Leave every image out, and return the rest of the data word for word.

** Listed entries follows **

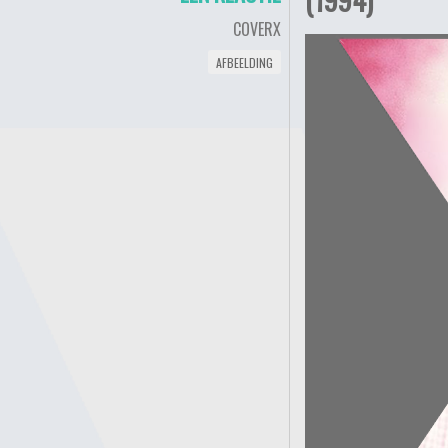
COVERX
AFBEELDING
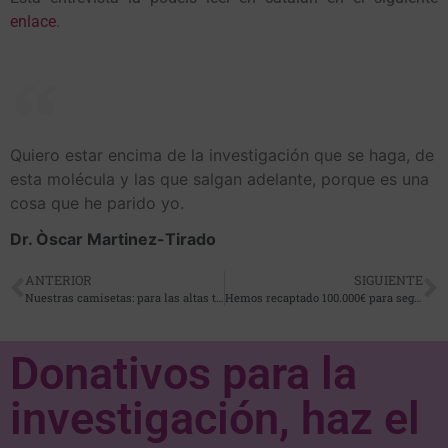
enlace
.
Quiero estar encima de la investigación que se haga, de
esta molécula y las que salgan adelante, porque es una
cosa que he parido yo.
Dr. Òscar Martinez-Tirado
ANTERIOR
SIGUIENTE
Nuestras camisetas: para las altas temperaturas, para ir cómodos y para mostrar vuestra solidaridad
Hemos recaptado 100.000€ para seguir investigando contra el cáncer infantil
Donativos para la
investigación, haz el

** End of Listed entries **

### Answer for the task
COVERX
AFBEELDING
enlace
.
Quiero estar encima de la investigación que se haga, de
esta molécula y las que salgan adelante, porque es una
cosa que he parido yo.
Dr. Òscar Martinez-Tirado
ANTERIOR
SIGUIENTE
Nuestras camisetas: para las altas temperaturas, para ir cómodos y para mostrar vuestra solidaridad
Hemos recaptado 100.000€ para seguir investigando contra el cáncer infantil
Donativos para la
investigación, haz el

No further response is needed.